Dukkah -- also spelled duqqa or dukka -- is made with nuts (most commonly hazelnuts, sometimes pistachios or almonds) and seeds (cumin, sesame, coriander, fennel), as well as pepper berries, salt, and sometimes dried herbs and chili pepper. The ingredients are lightly toasted, then ground together into a not-too-fine powder.
Dukkah is typically used as an interactive appetizer involving bread, a shallow cup of olive oil, and another of dukkah: you tear off a piece of bread, dip it lightly in the oil, then in the dukkah, and eat. It is very good.
I brought a jar of dukkah back from Australia then, but quickly realized nothing was stopping me from making my own, which I enthusiastically did. My enthusiasm was somewhat tempered, however, by the fact that I was using a mortar and pestle. Traditional though they may be, these tools require a not insignificant amount of huile de coude (yes, the French use extra-virgin elbow oil, it has more flavor than elbow grease).
But my dukkaphilia was rekindled when I acquired an electric spice grinder last year -- actually, it's a repurposed coffee grinder -- and discovered I could have freshly mixed dukkah in seconds, with very little caloric expenditure.
I've been making it a lot lately, and it's my new favorite boy-this-just-goes-with-everything-doesn't-it ingredient. In fact, I'm still looking for things I can't do with it.
In addition to the classic bread-oil-dip use described above, I've been adding it to roasted vegetables and grated carrot salads, I've been seasoning hard-boiled eggs with it (dip and bite, dip and bite) and using it as a furikake to make onigiri (it works really well), and I've flavored the dough for bread rolls with it. Maxence likes to sprinkle it on a slice of buttered pain au levain at breakfast, and now that the first radishes are making their appearance (they are! isn't it exciting?), I plan to substitute dukkah for the salt in croque-au-sel radishes.
There is no single formula for dukkah; it is one of those preparations for which there may be as many versions as there are cooks. I'm giving you the recipe below as an illustration of what works for me, but you can play around with the different ingredients to find the balance of flavors that appeals to you the most. (And when you do, I hope you'll report back and share.)
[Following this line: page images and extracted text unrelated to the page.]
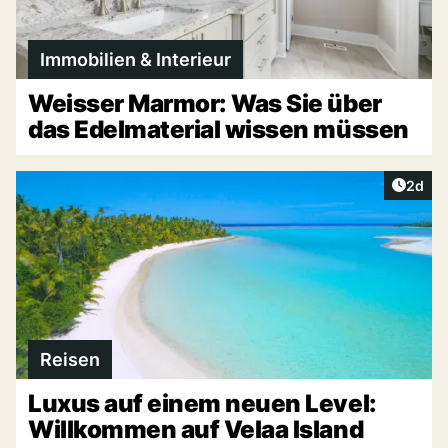
Immobilien & Interieur
Weisser Marmor: Was Sie über
das Edelmaterial wissen müssen
Artike
2d
Reisen
Luxus auf einem neuen Level:
Willkommen auf Velaa Island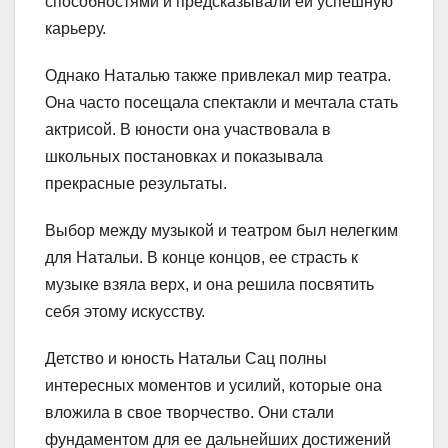
способностями и предсказывали ей успешную
карьеру.
Однако Наталью также привлекал мир театра.
Она часто посещала спектакли и мечтала стать
актрисой. В юности она участвовала в
школьных постановках и показывала
прекрасные результаты.
Выбор между музыкой и театром был нелегким
для Натальи. В конце концов, ее страсть к
музыке взяла верх, и она решила посвятить
себя этому искусству.
Детство и юность Натальи Сац полны
интересных моментов и усилий, которые она
вложила в свое творчество. Они стали
фундаментом для ее дальнейших достижений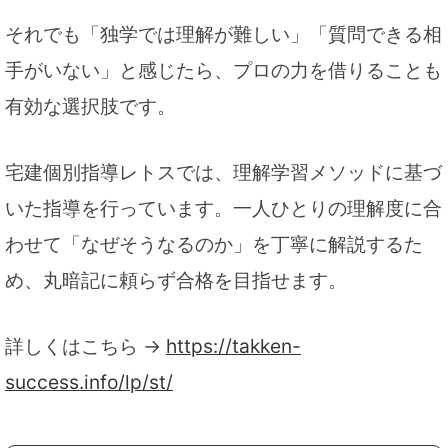
それでも「独学では理解が難しい」「質問できる相
手がいない」と感じたら、プロの力を借りることも
有効な選択肢です。
宅建個別指導レトスでは、理解学習メソッドに基づ
いた指導を行っています。一人ひとりの理解度に合
わせて「なぜそうなるのか」を丁寧に解説するた
め、丸暗記に頼らず合格を目指せます。
詳しくはこちら →
https://takken-
success.info/lp/st/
- 30 grams (1 ounce, 1/4 cup) hazelnuts
- 30 grams (1 ounce, 1/4 cup) shelled pistachios (unsalted)
- 4 tablespoons sesame seeds
- 2 tablespoons coriander seeds
- 2 tablespoons cumin seeds
- 1 teaspoon fennel seeds
- 1 teaspoon black pepper berries
- 2 teaspoons dried thyme
- 1 teaspoon salt
Toast the hazelnuts and pistachios in a dry skillet, and set aside. Toast the seeds and berries (from sesame to black pepper) in the skillet for 2 minutes, until fragrant, shaking the skillet frequently. Let cool completely.
Combine all the ingredients, and grind to a coarse powder in an electric grinder or with a mortar and pestle. You may have to proceed in two batches.
Pour into a jar, close tightly, and keep somewhere cool and dry.